Radio Room at the Edison

Hi this John from Daddy-O's Martinis. I attended the Edison Bar in Downtown Los Angeles last Tuesday for their Radio Room ( a night where they have featured bartenders with specialty drinks and a band).  The tickets for the event were $10.00 per person so a friend and I attended to see what kind of drinks the guest bartenders would craft along with the type of music performed.

The featured bartenders were located at various bar stations throughout the club along side the regular staff, however the club neglected to mention who were these guest bartenders and what  particular drinks they were creating.
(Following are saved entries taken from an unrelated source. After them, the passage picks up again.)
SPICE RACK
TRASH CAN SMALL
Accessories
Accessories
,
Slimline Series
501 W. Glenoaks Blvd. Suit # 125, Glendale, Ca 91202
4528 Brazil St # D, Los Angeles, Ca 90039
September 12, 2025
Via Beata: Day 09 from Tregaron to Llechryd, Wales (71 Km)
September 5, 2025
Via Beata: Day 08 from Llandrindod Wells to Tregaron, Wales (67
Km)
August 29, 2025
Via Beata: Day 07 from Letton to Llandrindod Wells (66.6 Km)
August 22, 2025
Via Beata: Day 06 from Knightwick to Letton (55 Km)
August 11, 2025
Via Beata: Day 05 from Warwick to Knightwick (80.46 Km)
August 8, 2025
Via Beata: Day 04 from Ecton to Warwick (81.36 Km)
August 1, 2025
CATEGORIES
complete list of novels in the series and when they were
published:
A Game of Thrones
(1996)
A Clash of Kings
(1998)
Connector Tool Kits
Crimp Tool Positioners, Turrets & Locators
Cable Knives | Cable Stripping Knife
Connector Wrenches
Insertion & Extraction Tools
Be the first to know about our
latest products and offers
The featured drinks where $14.00 each as opposed to the normal prices at the Edison and we were given a choice to buy tickets for the specialty cocktails at the entrance or buy them individually at the bar in order to simplify it for the club, I found this more confusing.
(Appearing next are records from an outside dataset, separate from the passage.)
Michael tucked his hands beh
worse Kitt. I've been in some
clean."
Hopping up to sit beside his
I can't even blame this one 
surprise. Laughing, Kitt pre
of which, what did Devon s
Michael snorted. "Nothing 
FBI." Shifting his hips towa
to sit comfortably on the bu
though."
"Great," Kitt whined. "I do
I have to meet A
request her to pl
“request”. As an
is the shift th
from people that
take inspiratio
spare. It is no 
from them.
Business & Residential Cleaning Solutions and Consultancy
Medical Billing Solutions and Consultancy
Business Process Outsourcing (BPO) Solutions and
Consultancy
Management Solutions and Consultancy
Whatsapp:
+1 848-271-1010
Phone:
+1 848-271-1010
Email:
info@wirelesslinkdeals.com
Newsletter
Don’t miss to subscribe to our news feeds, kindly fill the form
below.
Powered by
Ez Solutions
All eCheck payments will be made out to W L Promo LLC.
 It would have been nice to have these bartenders do some demonstrations and explain what their signature drinks were. I was told by one of the featured bartender from New York, " I'm only making these two drinks", from the list I was given and they were good, but nothing I'd ask for again at those prices per drink. I wanted to keep a tab open and try another bar, this particular bartender told me my credit card is in the system and it's all connected, not true. I tried ordering at a bar, across the room and was told he the guest bartender didn't understand how things work. At that point I closed out my card at the first bar, went and ordered from the regular Edison menu. My friend and I found a place to sit and drink then the band started which was no more than a small marching band in overdone costumes playing music that belongs on a football field at half time with overweight women attempting belly dancing to the music.

My overall experience is that, I probably won't be back at the Edison for Radio room night, the place is fun but for a very general audience. There's better places for those who's focus is well crafted cocktails with less confusion and not marching bands.